Correlation between bulk characteristics of aggregated β-lactoglobulin and its surface and foaming properties

Abstract

Bovine β-lactoglobulin features a pronounced surface activity, and therefore, is widely applied in order to provide stability to food-related aerated systems. Due to its distinct tertiary and quaternary structure, it can be used both in native state as well as in the form of thermally aggregated particles. In this context, heat treatment (80 °C/90 min) of highly purified solutions of β-lactoglobulin (c = 10.0 g L−1) under variation of solution pH (6.8 or 8.0) and NaCl concentration (0–130 mM) resulted in the formation of soluble aggregates, whose median particle diameters ranged from about 2.5 nm to 1.1 μm. These differences in particle size in combination with differences in particle characteristics (e.g. surface hydrophobicity, zeta potential) had a significant impact on surface properties, i.e. surface tension, dynamics of protein adsorption and interfacial dilatational properties.

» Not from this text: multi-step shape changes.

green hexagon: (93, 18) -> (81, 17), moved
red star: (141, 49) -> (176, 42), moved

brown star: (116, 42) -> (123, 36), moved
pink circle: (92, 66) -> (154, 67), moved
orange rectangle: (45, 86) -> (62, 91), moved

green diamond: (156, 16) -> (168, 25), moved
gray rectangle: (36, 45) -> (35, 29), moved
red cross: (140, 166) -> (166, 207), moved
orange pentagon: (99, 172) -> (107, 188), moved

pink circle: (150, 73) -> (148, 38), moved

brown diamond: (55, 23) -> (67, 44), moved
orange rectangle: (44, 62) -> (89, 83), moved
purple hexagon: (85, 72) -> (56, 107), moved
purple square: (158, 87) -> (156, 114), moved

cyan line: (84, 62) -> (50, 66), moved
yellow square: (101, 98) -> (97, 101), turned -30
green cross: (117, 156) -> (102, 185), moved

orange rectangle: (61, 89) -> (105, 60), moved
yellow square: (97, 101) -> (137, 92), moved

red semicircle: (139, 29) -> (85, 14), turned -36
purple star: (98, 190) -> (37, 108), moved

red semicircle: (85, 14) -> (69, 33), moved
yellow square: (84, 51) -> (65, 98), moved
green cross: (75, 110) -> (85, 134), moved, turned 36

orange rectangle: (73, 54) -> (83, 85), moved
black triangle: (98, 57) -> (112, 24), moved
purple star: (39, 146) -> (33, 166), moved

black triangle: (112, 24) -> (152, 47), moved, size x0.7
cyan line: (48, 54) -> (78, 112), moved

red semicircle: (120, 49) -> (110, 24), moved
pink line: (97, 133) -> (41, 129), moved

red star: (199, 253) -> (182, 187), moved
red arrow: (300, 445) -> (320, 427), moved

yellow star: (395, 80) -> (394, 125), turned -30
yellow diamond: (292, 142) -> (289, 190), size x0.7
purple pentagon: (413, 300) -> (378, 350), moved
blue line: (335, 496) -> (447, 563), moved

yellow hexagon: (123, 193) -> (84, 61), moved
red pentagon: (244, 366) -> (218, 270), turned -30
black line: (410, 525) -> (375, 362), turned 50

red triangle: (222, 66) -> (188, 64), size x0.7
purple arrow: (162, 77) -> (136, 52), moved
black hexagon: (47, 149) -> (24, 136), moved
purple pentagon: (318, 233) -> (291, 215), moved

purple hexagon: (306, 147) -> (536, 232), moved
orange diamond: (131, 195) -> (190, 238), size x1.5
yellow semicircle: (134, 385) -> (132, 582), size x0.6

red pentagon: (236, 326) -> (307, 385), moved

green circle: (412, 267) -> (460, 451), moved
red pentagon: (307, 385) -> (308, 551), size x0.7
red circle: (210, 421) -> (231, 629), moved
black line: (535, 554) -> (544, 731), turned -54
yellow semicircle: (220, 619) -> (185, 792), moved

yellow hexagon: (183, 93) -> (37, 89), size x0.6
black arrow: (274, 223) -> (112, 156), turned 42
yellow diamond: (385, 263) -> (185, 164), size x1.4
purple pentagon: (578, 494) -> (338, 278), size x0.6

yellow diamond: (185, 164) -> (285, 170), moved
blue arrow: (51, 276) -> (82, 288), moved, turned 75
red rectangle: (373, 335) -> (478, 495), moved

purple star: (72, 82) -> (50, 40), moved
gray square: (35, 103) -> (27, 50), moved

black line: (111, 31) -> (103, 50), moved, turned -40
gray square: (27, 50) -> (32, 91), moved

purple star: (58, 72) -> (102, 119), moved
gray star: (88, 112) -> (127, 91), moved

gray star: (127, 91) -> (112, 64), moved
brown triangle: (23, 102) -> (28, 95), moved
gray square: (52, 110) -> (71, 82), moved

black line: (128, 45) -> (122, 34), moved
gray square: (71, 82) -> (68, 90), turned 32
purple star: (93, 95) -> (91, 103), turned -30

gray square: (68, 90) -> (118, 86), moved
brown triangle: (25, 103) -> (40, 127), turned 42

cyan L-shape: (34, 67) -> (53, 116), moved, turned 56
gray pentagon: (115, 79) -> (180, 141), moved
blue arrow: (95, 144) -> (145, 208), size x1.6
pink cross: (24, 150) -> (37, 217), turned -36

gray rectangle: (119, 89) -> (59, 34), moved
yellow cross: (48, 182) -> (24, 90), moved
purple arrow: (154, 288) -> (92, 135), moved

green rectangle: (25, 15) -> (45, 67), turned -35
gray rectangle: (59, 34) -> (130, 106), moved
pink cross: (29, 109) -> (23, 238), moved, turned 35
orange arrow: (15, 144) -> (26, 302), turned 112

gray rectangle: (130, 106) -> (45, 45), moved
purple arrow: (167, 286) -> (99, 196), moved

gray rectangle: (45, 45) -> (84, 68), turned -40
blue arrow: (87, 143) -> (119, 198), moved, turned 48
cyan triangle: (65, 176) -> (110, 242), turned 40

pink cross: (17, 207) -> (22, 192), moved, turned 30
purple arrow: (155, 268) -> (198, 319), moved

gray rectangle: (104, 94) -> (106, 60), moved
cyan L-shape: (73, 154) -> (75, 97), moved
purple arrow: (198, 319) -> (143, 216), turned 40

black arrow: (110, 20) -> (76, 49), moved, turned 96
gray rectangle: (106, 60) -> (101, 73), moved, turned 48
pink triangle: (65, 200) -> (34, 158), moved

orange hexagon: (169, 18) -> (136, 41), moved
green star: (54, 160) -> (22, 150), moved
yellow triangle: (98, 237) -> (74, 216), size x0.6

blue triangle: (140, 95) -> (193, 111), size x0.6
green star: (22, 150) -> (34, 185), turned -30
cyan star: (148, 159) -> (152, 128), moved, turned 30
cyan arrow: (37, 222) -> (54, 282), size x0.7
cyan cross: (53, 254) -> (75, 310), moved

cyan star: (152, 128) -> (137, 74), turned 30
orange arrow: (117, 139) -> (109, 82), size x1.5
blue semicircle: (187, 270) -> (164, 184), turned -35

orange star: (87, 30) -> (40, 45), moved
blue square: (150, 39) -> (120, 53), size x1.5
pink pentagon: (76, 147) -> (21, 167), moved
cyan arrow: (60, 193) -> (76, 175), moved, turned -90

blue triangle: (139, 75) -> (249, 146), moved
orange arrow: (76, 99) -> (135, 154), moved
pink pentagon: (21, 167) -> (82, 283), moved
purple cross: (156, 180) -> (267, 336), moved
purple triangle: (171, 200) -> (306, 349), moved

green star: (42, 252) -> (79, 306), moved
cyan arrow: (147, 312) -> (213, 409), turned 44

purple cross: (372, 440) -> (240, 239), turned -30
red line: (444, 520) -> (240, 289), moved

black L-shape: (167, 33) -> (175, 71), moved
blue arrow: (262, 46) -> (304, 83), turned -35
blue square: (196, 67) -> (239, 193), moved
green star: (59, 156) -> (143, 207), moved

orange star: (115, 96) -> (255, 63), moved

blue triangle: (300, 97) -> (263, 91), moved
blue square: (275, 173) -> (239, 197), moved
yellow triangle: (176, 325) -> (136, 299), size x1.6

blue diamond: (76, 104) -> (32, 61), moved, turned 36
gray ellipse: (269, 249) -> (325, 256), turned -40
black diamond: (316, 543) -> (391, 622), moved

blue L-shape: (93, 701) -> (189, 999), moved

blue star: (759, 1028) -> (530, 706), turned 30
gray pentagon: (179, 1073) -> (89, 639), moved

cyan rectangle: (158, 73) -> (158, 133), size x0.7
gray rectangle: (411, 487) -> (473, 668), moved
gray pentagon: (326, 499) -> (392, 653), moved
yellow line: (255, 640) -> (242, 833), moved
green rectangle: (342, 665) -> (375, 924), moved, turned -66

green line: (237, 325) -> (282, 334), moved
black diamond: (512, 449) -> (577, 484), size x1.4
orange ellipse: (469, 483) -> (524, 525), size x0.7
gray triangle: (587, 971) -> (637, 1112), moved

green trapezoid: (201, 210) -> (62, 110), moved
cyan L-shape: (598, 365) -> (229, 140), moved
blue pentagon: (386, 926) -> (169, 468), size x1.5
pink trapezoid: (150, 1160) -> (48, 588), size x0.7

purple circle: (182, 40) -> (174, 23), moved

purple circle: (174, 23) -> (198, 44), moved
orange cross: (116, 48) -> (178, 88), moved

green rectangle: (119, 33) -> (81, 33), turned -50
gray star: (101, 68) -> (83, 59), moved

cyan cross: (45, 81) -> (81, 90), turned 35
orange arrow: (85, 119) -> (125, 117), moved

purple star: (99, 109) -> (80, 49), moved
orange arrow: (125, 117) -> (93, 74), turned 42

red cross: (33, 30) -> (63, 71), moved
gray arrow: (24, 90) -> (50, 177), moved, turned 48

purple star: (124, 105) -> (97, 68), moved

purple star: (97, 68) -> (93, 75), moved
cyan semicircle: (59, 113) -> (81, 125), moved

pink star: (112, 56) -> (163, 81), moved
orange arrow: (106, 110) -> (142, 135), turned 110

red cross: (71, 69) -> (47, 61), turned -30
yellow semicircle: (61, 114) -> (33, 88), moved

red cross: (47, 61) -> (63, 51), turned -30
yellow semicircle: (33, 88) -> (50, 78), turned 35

Thereby, diffusion rates decreased with increasing median particle diameter. Initial protein adsorption was majorly influenced by surface hydrophobicity. However, reverse observations emerged in terms of foam characteristics. Foam stability clearly increased with increasing aggregate size, showing maxima for the largest particles examined. The increasing foam stabilization ability was also reflected in time-resolved bubble properties, e.g. lower mean bubble areas as well as higher bubble counts for larger aggregates. This observation was traced back to the increasing surface hydrophobicity as well as more negative zeta potential of the aggregates with increasing particle diameter. As a result, sterically stabilized and more impermeable surface films in combination with electrostatic repulsive forces led to a reduction in coalescence rate as indicated by a lower coarsening exponent, and thus, a decrease of foam decay.